Octreotide LAR is the foundation of NET therapy. However, additional treatments are needed. Previous phase II studies suggested that everolimus, an mTOR inhibitor, had promising antitumor activity when combined with octreotide LAR in NET.
The phase III double-blind, placebo-controlled, trial randomized 423 patients with advanced NET to everolimus 10 mg/day plus octreotide LAR 30 mg every 28 days versus placebo plus the same dose and schedule of octreotide. Treatment was continued until disease progression, when patients in the placebo arm were allowed to cross over to the experimental arm. Median PFS was 16.4 months in the experimental arm versus 11.3 months with octreotide plus placebo, representing a 23% reduction in risk of events with the two-drug combination (P = .026).
“This difference in five-plus months favoring everolimus was ‘clinically meaningful,’” Yao stated.
The re-analysis addressed several imbalances in baseline characteristics of the trial favoring the placebo-plus-octreotide LAR arm: performance status, primary tumor in the lung, and previous use of chemotherapy.
A multivariate analysis identified the following factors as significant prognostic factors: treatment with everolimus (P = .003); WHO PS of 0 versus >1 (P = .006); elevated versus nonelevated CgA at baseline (P < .001); bone involvement versus no bone involvement (P = .02); and lung as primary site of cancer (P = .04).
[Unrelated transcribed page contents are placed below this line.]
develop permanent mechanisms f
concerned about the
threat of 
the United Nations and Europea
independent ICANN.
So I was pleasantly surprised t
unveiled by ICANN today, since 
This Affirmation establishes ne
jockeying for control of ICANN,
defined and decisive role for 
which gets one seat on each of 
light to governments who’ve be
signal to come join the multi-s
“An exploratory analysis adjusted for these prognostic factors showed an even more significant benefit for everolimus therapy [P = .003],” Yao said. The relative risk reduction for disease progression improved from 23% in the original trial to 38% in the exploratory analysis. The benefit of the combination of everolimus and octreotide LAR was consistent across all subgroups.
Yao said that although CgA has been identified as a potential prognostic factor for PFS and OS, this is the first study to evaluate this biomarker in a randomized, placebo-controlled trial.
The most common side effects seen with combination treatment were stomatitis, rash, fatigue, and diarrhea, and these were mostly grades 1 and 2. Grade 3-4 adverse effects occurring with >5% frequency were stomatitis, fatigue, diarrhea, infections, and hyperglycemia.
Yao said that the study included patients with advanced NET, but everolimus is FDA-approved for only pancreatic NET, not other types of NET. He said that further studies are needed to expand the indication.